===== INPUT MATERIAL =====
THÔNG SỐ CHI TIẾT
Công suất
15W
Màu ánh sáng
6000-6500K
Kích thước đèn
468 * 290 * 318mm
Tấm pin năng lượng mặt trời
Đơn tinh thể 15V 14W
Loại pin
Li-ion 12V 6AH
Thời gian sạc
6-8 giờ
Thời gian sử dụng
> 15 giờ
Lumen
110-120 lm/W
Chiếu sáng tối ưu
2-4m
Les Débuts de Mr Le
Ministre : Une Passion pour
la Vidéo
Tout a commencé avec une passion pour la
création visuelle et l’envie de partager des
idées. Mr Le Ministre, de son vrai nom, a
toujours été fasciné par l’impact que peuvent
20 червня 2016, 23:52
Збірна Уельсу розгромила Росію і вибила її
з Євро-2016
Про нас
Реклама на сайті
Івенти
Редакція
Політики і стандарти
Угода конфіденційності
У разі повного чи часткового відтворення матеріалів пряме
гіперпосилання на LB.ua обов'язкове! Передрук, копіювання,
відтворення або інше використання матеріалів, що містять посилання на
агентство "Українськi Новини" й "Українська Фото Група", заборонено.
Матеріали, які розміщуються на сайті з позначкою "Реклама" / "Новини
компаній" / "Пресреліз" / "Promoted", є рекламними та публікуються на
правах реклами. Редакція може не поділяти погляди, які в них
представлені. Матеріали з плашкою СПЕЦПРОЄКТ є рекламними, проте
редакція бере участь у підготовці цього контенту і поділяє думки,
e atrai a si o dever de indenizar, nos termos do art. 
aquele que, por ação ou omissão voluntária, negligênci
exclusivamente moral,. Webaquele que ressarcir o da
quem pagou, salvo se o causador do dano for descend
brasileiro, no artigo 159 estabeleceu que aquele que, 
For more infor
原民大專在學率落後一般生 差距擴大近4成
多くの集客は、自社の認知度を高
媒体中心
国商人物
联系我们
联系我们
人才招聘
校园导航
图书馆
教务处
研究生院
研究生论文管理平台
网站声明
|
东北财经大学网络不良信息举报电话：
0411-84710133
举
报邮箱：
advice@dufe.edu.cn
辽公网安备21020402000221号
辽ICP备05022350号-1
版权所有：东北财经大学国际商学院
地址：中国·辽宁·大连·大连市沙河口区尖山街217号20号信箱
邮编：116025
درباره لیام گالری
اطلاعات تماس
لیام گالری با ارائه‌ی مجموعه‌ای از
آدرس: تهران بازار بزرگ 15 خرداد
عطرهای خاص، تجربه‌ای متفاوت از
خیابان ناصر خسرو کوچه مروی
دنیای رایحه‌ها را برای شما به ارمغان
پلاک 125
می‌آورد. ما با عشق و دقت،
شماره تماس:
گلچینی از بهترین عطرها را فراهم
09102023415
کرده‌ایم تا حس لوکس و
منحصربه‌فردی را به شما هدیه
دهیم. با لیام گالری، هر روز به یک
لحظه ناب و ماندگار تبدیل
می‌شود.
=====
WORK INSTRUCTIONS:
Say how many lines of the material contain the word "pour". Add nothing to the number.

ANSWER SPACE:
2